Socialisme et camping

par Jérôme Tournadre-Plancq

On pouvait, jusqu’à ces dernières semaines, regretter que le travail de Gerald Allan Cohen soit relativement peu connu en France et n’ait, surtout, pas fait l’objet de traductions. Celui que Jane O’Gready présentait, au lendemain de sa mort dans les pages du Guardian, comme étant « sans doute le principal philosophe politique de la gauche », mériterait certainement un peu de la notoriété dont Amartya Sen, entre autres, bénéficie désormais de ce côté-ci de la Manche. L’oubli est cependant derrière nous avec la publication récente du dernier écrit de Gerald Cohen, Pourquoi pas le socialisme ?


Capable de ferrailler avec John Rawls (à qui il reprochait les effets pervers de son « principe de différence ») et Robert Nozick (dont il démontrera notamment les limites d’une réflexion reposant sur le supposé antagonisme entre la liberté et l’égalité), Gerald Cohen s’était avant tout signalé dans le monde intellectuel international comme l’un des plus intéressants épigones de Marx. En 1978, en publiant Karl Marx’s Theory of History: A Defence, cet enfant d’ouvriers canadiens posait en effet les jalons d’une pensée ambitionnant de lire le philosophe allemand à la lumière de la philosophie analytique du XXe siècle.

Cohen connaîtra par la suite une trajectoire qui le verra rejoindre le corps enseignant du prestigieux All Souls College d’Oxford et se rapprocher, lors des dernières années de sa vie, d’une pensée empreinte de christianisme, intéressée par les attitudes individuelles et leur influence sur le changement social.
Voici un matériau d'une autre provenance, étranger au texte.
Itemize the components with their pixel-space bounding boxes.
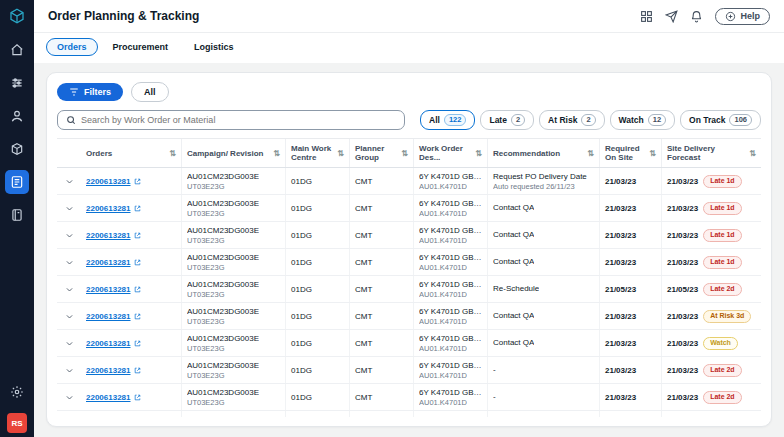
- order-link[interactable]: 2200613281: [86, 393, 131, 403]
- sort-icon[interactable]: ⇅: [169, 149, 176, 158]
- filter-toolbar: Filters All: [57, 82, 761, 102]
- avatar[interactable]: RS: [7, 413, 27, 433]
- required-on-site-cell: 21/03/23: [599, 195, 661, 221]
- sort-icon[interactable]: ⇅: [587, 149, 594, 158]
- expand-row-button[interactable]: [57, 330, 81, 356]
- order-link[interactable]: 2200613281: [86, 312, 131, 322]
- chip-all[interactable]: All122: [420, 110, 475, 130]
- sidebar-item-packages[interactable]: [5, 137, 29, 161]
- work-order-desc-cell: 6Y K4701D GBO...AU01.K4701D: [413, 222, 487, 248]
- sidebar-item-home[interactable]: [5, 38, 29, 62]
- expand-row-button[interactable]: [57, 411, 81, 417]
- sort-icon[interactable]: ⇅: [649, 149, 656, 158]
- main-work-centre-cell: 01DG: [285, 303, 349, 329]
- feedback-send-icon[interactable]: [665, 10, 678, 23]
- planner-group-cell: CMT: [349, 222, 413, 248]
- tab-orders[interactable]: Orders: [46, 38, 98, 56]
- work-order-desc-cell: 6Y K4701D GBO...AU01.K4701D: [413, 330, 487, 356]
- user-icon: [10, 109, 24, 123]
- filters-button[interactable]: Filters: [57, 83, 123, 101]
- header-recommendation: Recommendation⇅: [487, 139, 599, 167]
- external-link-icon: [134, 340, 141, 347]
- planner-group-cell: CMT: [349, 357, 413, 383]
- campaign-cell: AU01CM23DG003EUT03E23G: [181, 357, 285, 383]
- main-work-centre-cell: 01DG: [285, 195, 349, 221]
- planner-group-cell: CMT: [349, 303, 413, 329]
- expand-row-button[interactable]: [57, 276, 81, 302]
- external-link-icon: [134, 232, 141, 239]
- order-link[interactable]: 2200613281: [86, 204, 131, 214]
- expand-row-button[interactable]: [57, 384, 81, 410]
- order-cell: 2200613281: [81, 411, 181, 417]
- help-button[interactable]: Help: [715, 8, 770, 25]
- package-icon: [10, 142, 24, 156]
- orders-table: Orders⇅ Campaign/ Revision⇅ Main Work Ce…: [57, 138, 761, 417]
- header-work-order-desc: Work Order Des...⇅: [413, 139, 487, 167]
- sort-icon[interactable]: ⇅: [273, 149, 280, 158]
- tab-procurement[interactable]: Procurement: [102, 38, 180, 56]
- search-box[interactable]: [57, 110, 405, 130]
- sort-icon[interactable]: ⇅: [401, 149, 408, 158]
- tab-logistics[interactable]: Logistics: [183, 38, 245, 56]
- campaign-cell: AU01CM23DG003EUT03E23G: [181, 276, 285, 302]
- expand-row-button[interactable]: [57, 303, 81, 329]
- header-actions: Help: [640, 8, 770, 25]
- order-link[interactable]: 2200613281: [86, 339, 131, 349]
- sort-icon[interactable]: ⇅: [475, 149, 482, 158]
- order-link[interactable]: 2200613281: [86, 366, 131, 376]
- expand-row-button[interactable]: [57, 195, 81, 221]
- planner-group-cell: CMT: [349, 168, 413, 194]
- site-delivery-forecast-cell: 21/03/23 Late 1d: [661, 222, 761, 248]
- planner-group-cell: CMT: [349, 276, 413, 302]
- order-link[interactable]: 2200613281: [86, 231, 131, 241]
- recommendation-cell: Contact QA: [487, 222, 599, 248]
- chip-at-risk[interactable]: At Risk2: [539, 110, 604, 130]
- order-cell: 2200613281: [81, 276, 181, 302]
- order-cell: 2200613281: [81, 249, 181, 275]
- expand-row-button[interactable]: [57, 357, 81, 383]
- chevron-down-icon: [65, 258, 74, 267]
- chip-on-track[interactable]: On Track106: [680, 110, 761, 130]
- campaign-cell: AU01CM23DG003EUT03E23G: [181, 411, 285, 417]
- order-link[interactable]: 2200613281: [86, 177, 131, 187]
- header-required-on-site: Required On Site⇅: [599, 139, 661, 167]
- chip-count: 12: [648, 114, 666, 126]
- chip-late[interactable]: Late2: [480, 110, 534, 130]
- chevron-down-icon: [65, 366, 74, 375]
- expand-row-button[interactable]: [57, 168, 81, 194]
- recommendation-cell: Contact QA: [487, 249, 599, 275]
- sidebar-item-users[interactable]: [5, 104, 29, 128]
- sidebar-item-settings[interactable]: [5, 380, 29, 404]
- sidebar-item-journal[interactable]: [5, 203, 29, 227]
- header-expand: [57, 139, 81, 167]
- order-link[interactable]: 2200613281: [86, 285, 131, 295]
- expand-row-button[interactable]: [57, 222, 81, 248]
- sidebar-item-settings-sliders[interactable]: [5, 71, 29, 95]
- required-on-site-cell: 21/03/23: [599, 222, 661, 248]
- shortcuts-grid-icon[interactable]: [640, 10, 653, 23]
- site-delivery-forecast-cell: 21/03/23 Late 2d: [661, 357, 761, 383]
- table-row: 2200613281 AU01CM23DG003EUT03E23G 01DG C…: [57, 249, 761, 276]
- chip-watch[interactable]: Watch12: [610, 110, 676, 130]
- work-order-desc-cell: 6Y K4701D GBO...AU01.K4701D: [413, 168, 487, 194]
- chip-count: 2: [581, 114, 595, 126]
- chevron-down-icon: [65, 339, 74, 348]
- home-icon: [10, 43, 24, 57]
- expand-row-button[interactable]: [57, 249, 81, 275]
- work-order-desc-cell: 6Y K4701D GBO...AU01.K4701D: [413, 276, 487, 302]
- main-work-centre-cell: 01DG: [285, 222, 349, 248]
- notifications-bell-icon[interactable]: [690, 10, 703, 23]
- sort-icon[interactable]: ⇅: [337, 149, 344, 158]
- status-badge: Watch: [703, 337, 738, 350]
- all-filter-button[interactable]: All: [131, 82, 169, 102]
- sort-icon[interactable]: ⇅: [749, 149, 756, 158]
- table-row: 2200613281 AU01CM23DG003EUT03E23G 01DG C…: [57, 276, 761, 303]
- header-campaign: Campaign/ Revision⇅: [181, 139, 285, 167]
- tabs: Orders Procurement Logistics: [34, 33, 784, 63]
- search-input[interactable]: [81, 115, 396, 125]
- order-link[interactable]: 2200613281: [86, 258, 131, 268]
- order-cell: 2200613281: [81, 303, 181, 329]
- status-badge: Late 2d: [703, 391, 742, 404]
- status-badge: Late 2d: [703, 283, 742, 296]
- sidebar-item-orders[interactable]: [5, 170, 29, 194]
Se campant alors volontiers en « ex-marxiste », le philosophe ne renoncera cependant pas à croire aux vertus de l’égalitarisme, principale matrice du socialisme. Et c’est finalement cette conviction qui porte le court essai que publient les Éditions de l’Herne dans la collection des « Cahiers anti-capitalistes ».

Au fil de cette soixantaine de « petites » pages, Gerald Cohen pose en effet deux questions pour le moins essentielles dans un monde que l’on dit gouverné par le marché : le socialisme est-il réalisable ? Et le cas échéant, est-il souhaitable ?

Pourquoi pas le socialisme ? est construit autour d’une expérience de pensée que l’on pourrait résumer ainsi : et si les principes « socialistes » qui régulent efficacement et de manière incontestée la vie du camping, étaient transposés au reste de la société… C’est en effet le camping, où prédominent un égalitarisme spontané et une orientation de tous vers la réalisation et la protection de l’intérêt commun, qui s’affirme en laboratoire idéal du socialisme.